TNF-alpha is a cytokine thought to be involved in the pathogenesis of asthma and in several other inflammatory conditions. Given recent evidence that mast cells (MC) are an important source of TNF-alpha, we investigated the effects of two anti-inflammatory drugs, nedocromil sodium (NED) and sodium cromoglycate (SCG), on rat MC-derived TNF-alpha. We established that at least 2 h pretreatment with NED or SCG followed by washing was required to inhibit TNF-alpha-dependent cytotoxicity by rat peritoneal MC (PMC). A maximum inhibition of TNF-alpha occurred after 6 h treatment. The inhibitory effect of NED and SCG (10(-5)-10(-3)M) was concentration-dependent (20-37% for NED and 16-37% for SCG). The time-course analysis and the use of cycloheximide, an inhibitor of protein synthesis, provided strong evidence that new protein synthesis by the MC is required for this inhibitory effect. Furthermore, 24 h treatment with 1 mM NED inhibited the levels of mRNA for TNF-alpha by 59-83%. In addition to the effect on TNF-alpha-dependent cytotoxicity by MC, 20 min pretreatment with 10(-4) M NED and SCG inhibited antigen-stimulated TNF-alpha release (6h) by 42% and 48%, respectively. Interestingly, the functionally distinct intestinal mucosal MC (IMMC) is unresponsive to these drugs with regard to histamine secretion. However, as with PMC, 2h pretreatment with NED or SCG inhibited TNF-alpha-dependent cytotoxicity by IMMC. These effects may be important in the action of these drugs in vivo in the late phase reaction in asthma or other inflammatory conditions.

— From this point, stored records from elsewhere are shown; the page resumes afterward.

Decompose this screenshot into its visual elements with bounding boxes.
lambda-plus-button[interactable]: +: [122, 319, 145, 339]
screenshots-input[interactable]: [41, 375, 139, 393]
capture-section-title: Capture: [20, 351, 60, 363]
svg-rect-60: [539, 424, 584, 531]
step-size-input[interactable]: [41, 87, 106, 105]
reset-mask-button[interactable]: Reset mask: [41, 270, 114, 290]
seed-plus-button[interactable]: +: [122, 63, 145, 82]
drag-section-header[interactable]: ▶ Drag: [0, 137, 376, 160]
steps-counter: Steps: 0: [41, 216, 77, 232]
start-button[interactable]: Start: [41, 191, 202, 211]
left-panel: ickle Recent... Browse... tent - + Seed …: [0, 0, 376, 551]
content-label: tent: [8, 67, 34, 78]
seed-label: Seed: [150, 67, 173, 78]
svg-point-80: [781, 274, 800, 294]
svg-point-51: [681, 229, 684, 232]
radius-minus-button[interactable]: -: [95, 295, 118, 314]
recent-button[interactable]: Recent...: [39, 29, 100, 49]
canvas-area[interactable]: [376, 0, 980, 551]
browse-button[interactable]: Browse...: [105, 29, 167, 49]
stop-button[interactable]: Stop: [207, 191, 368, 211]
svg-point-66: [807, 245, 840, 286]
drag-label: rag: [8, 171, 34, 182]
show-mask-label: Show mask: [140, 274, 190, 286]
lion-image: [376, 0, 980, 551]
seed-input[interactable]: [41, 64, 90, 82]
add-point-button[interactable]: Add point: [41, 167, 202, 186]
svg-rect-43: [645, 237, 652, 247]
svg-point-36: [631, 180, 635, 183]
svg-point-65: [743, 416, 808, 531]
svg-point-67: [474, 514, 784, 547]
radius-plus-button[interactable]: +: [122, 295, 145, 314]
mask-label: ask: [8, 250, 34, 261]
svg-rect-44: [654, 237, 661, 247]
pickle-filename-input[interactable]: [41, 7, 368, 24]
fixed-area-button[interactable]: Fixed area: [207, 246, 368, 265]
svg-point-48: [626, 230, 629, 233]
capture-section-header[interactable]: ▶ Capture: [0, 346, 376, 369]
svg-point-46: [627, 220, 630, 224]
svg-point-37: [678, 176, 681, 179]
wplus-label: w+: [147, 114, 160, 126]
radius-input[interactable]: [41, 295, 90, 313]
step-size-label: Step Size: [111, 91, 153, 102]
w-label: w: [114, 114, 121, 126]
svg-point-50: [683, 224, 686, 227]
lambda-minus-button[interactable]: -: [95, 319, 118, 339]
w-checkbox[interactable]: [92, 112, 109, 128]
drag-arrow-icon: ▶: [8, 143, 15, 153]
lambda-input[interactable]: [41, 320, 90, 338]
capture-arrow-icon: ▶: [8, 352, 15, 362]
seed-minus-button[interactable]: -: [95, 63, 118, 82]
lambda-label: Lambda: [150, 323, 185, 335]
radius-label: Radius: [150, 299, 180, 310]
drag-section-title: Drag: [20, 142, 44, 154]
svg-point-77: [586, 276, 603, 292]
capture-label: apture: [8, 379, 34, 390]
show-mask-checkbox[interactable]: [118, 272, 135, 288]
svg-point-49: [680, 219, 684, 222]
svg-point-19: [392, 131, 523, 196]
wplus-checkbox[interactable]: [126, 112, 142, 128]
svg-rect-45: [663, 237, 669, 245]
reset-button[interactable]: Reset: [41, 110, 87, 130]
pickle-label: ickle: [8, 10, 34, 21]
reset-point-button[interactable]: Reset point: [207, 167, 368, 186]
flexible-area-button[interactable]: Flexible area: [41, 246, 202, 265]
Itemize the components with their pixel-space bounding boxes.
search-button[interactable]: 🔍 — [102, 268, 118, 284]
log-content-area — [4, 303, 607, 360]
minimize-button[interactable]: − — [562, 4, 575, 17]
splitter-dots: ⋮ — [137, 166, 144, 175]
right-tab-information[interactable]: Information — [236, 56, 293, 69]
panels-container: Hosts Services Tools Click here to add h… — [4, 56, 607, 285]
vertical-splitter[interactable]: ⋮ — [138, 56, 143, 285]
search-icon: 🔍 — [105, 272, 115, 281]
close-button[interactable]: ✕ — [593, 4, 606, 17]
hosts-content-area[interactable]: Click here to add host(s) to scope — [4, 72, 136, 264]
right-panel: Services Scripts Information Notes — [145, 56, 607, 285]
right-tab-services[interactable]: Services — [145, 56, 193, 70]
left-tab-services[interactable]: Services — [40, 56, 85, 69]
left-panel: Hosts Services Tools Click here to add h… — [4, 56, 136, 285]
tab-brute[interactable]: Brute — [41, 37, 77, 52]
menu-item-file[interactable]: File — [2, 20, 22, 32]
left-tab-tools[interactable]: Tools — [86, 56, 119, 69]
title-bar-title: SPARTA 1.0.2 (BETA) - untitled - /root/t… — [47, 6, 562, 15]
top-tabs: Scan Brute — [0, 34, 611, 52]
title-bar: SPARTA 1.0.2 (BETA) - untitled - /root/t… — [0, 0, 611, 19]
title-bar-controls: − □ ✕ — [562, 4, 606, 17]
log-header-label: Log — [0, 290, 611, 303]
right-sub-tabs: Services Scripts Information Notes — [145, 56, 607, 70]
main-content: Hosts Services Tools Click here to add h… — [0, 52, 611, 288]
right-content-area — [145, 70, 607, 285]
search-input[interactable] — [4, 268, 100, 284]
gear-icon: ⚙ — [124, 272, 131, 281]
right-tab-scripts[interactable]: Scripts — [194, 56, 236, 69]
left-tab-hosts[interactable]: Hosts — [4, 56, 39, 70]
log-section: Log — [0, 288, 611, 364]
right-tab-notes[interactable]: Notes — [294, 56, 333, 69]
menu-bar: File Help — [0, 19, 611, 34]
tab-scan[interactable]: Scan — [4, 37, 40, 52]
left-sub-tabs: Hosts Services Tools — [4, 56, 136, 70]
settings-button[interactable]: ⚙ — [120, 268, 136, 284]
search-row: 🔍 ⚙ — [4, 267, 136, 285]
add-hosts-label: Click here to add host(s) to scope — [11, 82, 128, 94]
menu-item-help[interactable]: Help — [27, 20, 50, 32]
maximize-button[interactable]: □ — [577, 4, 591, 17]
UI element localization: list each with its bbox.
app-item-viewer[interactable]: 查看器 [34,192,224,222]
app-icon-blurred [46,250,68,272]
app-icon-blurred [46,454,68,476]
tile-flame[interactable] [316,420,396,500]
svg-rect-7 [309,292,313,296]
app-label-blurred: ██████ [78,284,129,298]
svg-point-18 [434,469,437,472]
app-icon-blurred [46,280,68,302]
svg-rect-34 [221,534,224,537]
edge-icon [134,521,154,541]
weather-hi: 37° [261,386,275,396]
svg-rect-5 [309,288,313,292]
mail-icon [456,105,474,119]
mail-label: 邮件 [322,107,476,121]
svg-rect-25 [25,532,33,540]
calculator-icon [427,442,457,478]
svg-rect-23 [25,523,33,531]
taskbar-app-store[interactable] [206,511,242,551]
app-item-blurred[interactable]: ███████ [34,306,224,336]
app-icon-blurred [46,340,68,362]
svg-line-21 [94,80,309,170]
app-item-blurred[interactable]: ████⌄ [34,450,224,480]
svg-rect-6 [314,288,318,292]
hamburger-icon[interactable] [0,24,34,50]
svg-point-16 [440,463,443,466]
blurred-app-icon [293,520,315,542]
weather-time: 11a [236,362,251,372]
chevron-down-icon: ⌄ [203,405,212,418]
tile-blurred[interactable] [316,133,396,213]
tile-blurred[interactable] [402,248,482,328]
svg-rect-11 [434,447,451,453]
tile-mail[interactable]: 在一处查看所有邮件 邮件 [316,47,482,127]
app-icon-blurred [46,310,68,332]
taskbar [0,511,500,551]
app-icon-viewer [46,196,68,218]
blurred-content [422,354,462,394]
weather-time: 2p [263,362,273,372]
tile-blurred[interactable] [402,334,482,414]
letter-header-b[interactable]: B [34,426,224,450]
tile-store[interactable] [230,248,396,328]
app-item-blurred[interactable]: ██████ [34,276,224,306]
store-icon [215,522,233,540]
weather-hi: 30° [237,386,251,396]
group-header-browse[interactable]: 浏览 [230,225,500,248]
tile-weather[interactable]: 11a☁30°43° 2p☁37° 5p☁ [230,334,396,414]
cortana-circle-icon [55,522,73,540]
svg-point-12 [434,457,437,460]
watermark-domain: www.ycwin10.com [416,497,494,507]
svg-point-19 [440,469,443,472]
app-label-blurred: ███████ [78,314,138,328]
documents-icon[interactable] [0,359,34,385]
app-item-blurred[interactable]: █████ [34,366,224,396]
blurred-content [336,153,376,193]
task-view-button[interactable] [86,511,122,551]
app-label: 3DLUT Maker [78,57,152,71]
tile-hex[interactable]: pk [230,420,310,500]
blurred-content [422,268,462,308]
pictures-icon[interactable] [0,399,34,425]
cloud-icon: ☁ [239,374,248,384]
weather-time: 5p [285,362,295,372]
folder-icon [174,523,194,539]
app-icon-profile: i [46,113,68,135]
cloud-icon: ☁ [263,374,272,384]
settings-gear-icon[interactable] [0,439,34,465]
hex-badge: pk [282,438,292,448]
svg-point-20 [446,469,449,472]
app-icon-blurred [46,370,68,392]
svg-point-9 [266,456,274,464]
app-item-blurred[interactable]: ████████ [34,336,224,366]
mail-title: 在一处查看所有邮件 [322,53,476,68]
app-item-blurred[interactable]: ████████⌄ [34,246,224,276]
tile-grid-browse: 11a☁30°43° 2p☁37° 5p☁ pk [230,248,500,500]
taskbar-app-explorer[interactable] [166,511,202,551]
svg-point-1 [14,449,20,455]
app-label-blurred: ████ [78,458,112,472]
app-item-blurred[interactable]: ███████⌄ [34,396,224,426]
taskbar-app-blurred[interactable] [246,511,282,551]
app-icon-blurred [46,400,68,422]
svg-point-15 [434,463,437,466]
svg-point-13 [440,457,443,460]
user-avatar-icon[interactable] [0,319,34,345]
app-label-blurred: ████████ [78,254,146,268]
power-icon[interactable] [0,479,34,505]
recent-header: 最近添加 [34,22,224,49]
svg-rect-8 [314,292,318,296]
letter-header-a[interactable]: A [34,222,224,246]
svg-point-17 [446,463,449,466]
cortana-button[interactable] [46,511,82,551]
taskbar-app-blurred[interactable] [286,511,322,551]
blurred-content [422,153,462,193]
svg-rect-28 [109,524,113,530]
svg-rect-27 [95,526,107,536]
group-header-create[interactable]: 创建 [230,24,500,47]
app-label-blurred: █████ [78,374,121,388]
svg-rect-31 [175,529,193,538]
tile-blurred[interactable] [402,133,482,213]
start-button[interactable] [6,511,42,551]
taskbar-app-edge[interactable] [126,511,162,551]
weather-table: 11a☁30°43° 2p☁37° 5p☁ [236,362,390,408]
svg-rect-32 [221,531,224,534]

Interferon and antiallergic drug regulation of histamine and tumor necrosis factor-alpha in rat mast cell subsets.

We have further characterized the heterogeneity of mast cells (MCs) by comparing the ability of rat peritoneal MCs (PMCs) and intestinal mucosal MCs (IMMCs) to produce tumor necrosis factor (TNF)-alpha and by investigating its regulation by interferon (IFN) and the antiallergic drugs nedocromil sodium (NED) and sodium cromoglycate (SCG). Although IMMCs store less TNF-alpha than PMCs, they produced comparable amounts of TNF-alpha in cytotoxic assays. Just as SCG and NED inhibit histamine secretion from PMCs but not IMMCs, IFN exhibited a similar differential effect on histamine release from these cells. However, SCG, NED, and IFN inhibit TNF-alpha-dependent cytotoxicity by both PMCs and IMMCs and reduce the steady-state levels of mRNA for TNF-alpha in PMCs. Thus, the modulation of MC mediator release depends upon the MC population and mediator studied. The inhibitory effect of SCG and NED on TNF-alpha release from MCs may explain some of their anti-inflammatory and therapeutic effects.